Thursday, December 14, 2017

Do the Irish really need to "get over themselves"?

In Derry, most people can't forget the past.
In Britain, some people don't even know it. 


Are the Irish an over-sensitive lot?

Is it really worthy of a national debate – and even a Twitter tag – when a British TV presenter goes on social media to tell us that some of us “need to get over ourselves”?

And all because he described a row between the British and the Irish over the impact ‘Brexit’ will have on the Irish border as a “kerfuffle” in an interview with the Irish Tanaiste (or Deputy Prime Minister)!

The online reaction to a Twitter outburst by Sky News presenter Adam Boulton might have been something of a storm in a tea-cup this week, but it comes at a time when Irish people are deeply alarmed by the attitudes they are hearing from some people on the other side of the Irish Sea.

Not to mention general disquiet over the impact Brexit will have on the Irish economy, particularly in border communities which were devastated by 30 years of The Troubles until the 1998 Good Friday Agreement brought wonderful changes to all of our lives.

The Republic exports €15.6 billion worth of goods to the United Kingdom each year and will have the only land border between the UK and the European Union once the Brexit divorce proceedings are completed.

As is often the case when a small country is located next to a much bigger neighbour, the Irish know far more about the British than the people on the bigger island do about the Emerald Isle.

Thousands of Irish people make the short journeys to Britain each week to cheer on the footballers of Liverpool, Manchester United, or Arsenal, often to the detriment of their local soccer clubs.

Thousands more love soap operas such as ‘Coronation Street’ and ‘East Enders’ and follow the gossip involving British celebrities through tabloid newspapers and magazines which circulate widely in Ireland.

It might be hard to believe, but some people even talk about the British ‘royal family’ around the water coolers at their workplaces.

Adam Boulton's remarks about the Irish kicked up a storm


The engagement of a British prince can generate headlines in Irish newspapers, without a hint of irony, whereas many people in the UK would struggle to identify the President of Ireland, Michael D. Higgins, if his photo appeared in a glossy magazine.

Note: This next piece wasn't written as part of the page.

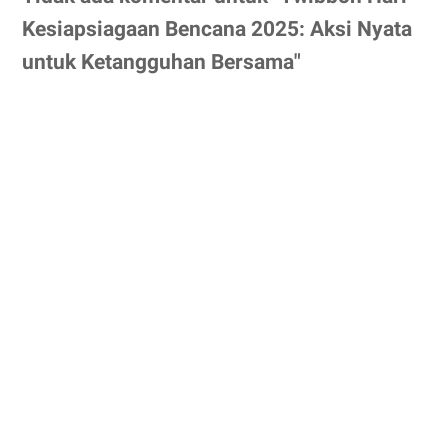
Kesiapsiagaan Bencana 2025: Aksi Nyata
untuk Ketangguhan Bersama"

Given the vast differences in population between the two countries, Britain has 65 million citizens compared to 4.7 million in the Republic, it is no surprise that British TV is widely watched on the other side of the Irish Sea.

Until the recent “kerfuffle” over the impact Brexit will have on the Irish border, it’s fair to say that relationships between the two countries were never better than we have seen over the past two decades ago.

The Good Friday Agreement brought peace, respect for diversity, and guarantees for the Unionist population in the north-east of the island that they won’t be steamrolled into a United Ireland against their will.

It also brought about the demolition of the hated border posts and checkpoints, opening up the joys of the North to tourists for the first time.

Until the mid-1990s, tourists were virtually unheard of in Northern Ireland. Now Belfast is seen as one of the best cities to visit in the world and thousands visit to explore the landscapes made famous by 'Game of Thrones'.

Times have changed since the only time Northern Ireland made the UK news was for bombings or shootings and people in London used to warn tourists to stay well clear of the province.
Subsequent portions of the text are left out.